(WHAT YOU SHOULD DO) What you produce should be every line from the data that includes "شاهنشاهی".

Extracted page text data:

::::

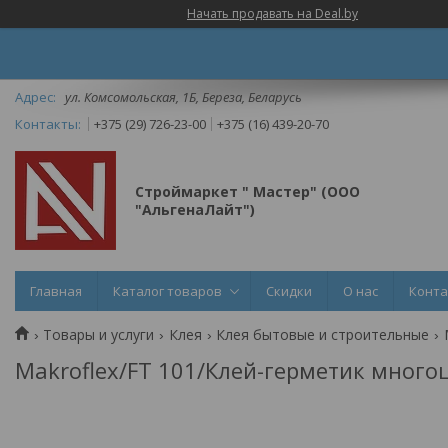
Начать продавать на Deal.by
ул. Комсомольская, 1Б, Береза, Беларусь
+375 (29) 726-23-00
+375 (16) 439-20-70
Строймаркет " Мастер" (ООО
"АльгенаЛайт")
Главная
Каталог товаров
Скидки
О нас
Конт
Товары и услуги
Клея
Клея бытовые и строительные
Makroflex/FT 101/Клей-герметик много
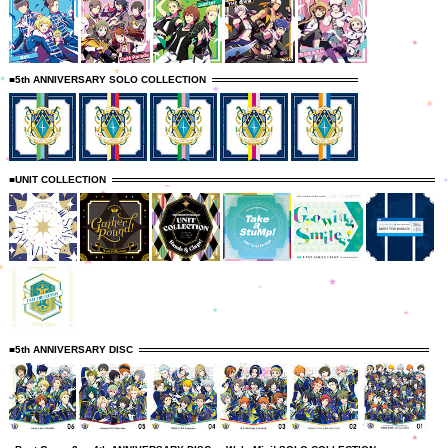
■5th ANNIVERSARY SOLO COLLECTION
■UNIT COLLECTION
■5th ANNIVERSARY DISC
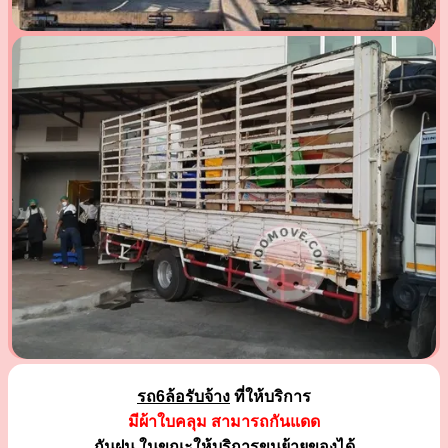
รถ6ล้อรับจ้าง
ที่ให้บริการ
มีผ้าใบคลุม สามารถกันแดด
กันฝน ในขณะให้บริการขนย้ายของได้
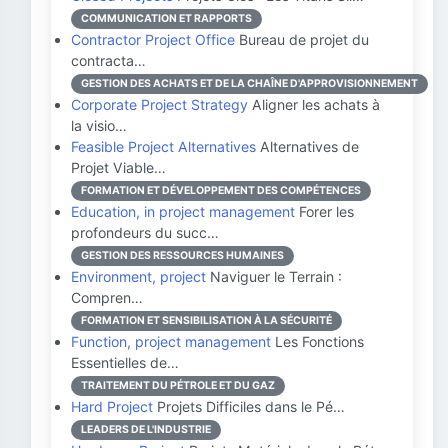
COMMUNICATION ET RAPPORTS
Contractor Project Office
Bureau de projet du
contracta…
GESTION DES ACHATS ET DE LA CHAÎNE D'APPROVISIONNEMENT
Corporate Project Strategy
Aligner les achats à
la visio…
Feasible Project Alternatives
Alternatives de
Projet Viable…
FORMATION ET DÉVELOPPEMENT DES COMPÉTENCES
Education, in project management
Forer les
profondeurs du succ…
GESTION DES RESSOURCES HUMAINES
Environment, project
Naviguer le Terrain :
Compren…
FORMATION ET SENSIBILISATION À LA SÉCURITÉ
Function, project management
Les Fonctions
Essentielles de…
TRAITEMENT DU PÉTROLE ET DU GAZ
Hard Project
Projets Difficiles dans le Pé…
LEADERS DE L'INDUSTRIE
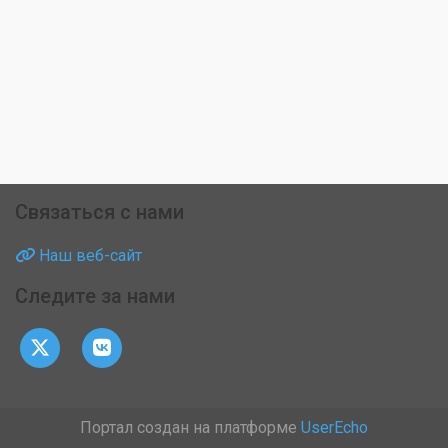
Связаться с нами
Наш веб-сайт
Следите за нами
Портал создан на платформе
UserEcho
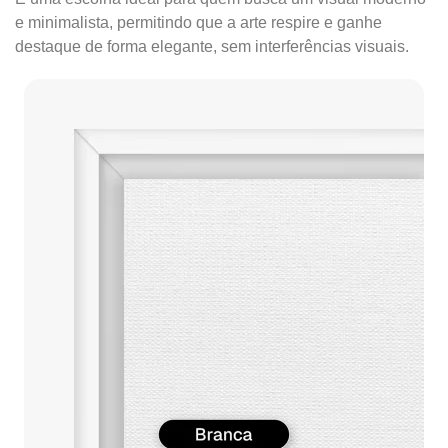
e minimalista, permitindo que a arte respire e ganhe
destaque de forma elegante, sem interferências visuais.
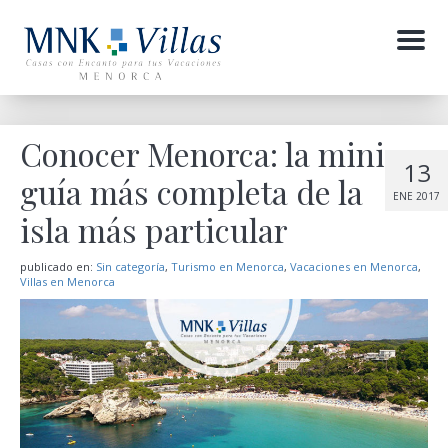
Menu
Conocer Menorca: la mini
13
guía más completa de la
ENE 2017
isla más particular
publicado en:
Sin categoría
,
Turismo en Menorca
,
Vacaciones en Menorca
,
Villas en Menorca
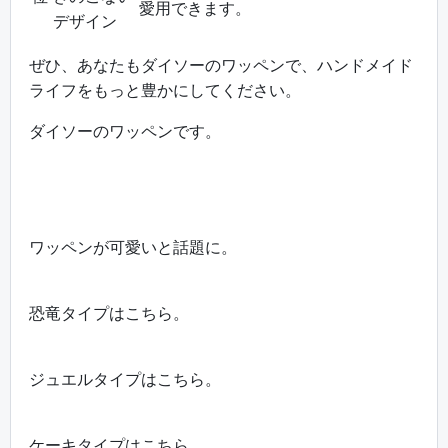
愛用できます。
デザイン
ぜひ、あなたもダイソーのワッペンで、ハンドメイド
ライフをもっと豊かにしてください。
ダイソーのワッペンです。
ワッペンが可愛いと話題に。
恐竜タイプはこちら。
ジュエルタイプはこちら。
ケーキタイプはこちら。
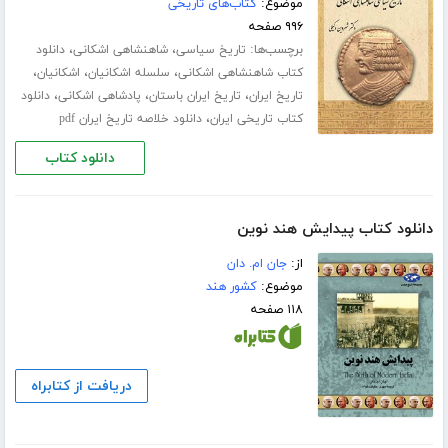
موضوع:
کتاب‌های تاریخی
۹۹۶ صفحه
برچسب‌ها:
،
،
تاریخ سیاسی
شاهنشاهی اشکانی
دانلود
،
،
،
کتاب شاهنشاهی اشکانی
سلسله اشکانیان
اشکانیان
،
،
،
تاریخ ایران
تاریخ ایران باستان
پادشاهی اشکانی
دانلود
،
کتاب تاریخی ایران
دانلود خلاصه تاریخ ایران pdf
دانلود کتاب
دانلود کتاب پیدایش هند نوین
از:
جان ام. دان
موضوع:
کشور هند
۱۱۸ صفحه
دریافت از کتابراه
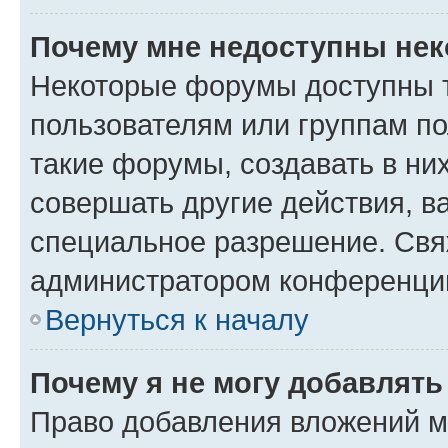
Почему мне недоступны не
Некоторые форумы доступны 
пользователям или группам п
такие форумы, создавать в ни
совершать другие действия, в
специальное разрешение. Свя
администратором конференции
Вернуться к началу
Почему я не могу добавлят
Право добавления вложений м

::::

(EXERCISE ANSWER)
شاهنشاهی اشکانی
کتاب شاهنشاهی اشکانی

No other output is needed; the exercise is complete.